Task statement »
Write out the data exactly as given, dropping every picture.

--- Data in this exercise Enclosed Below ---

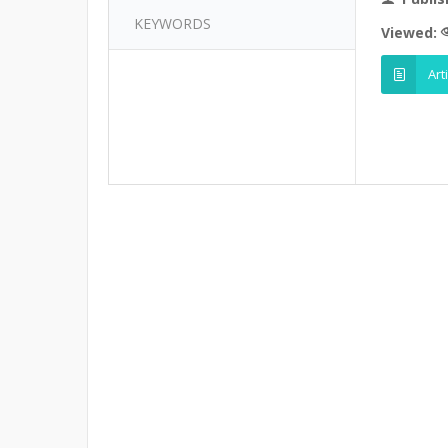
KEYWORDS
Viewed:
Art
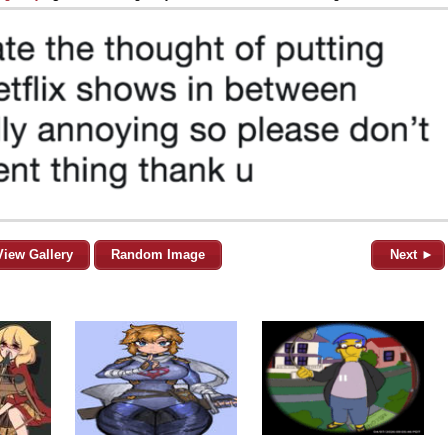
View Gallery
Random Image
Next ►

--- End of Enclosed Data in this exercise ---

Output below »
KEYWORDS
Viewed:
Art
View Gallery
Random Image
Next ►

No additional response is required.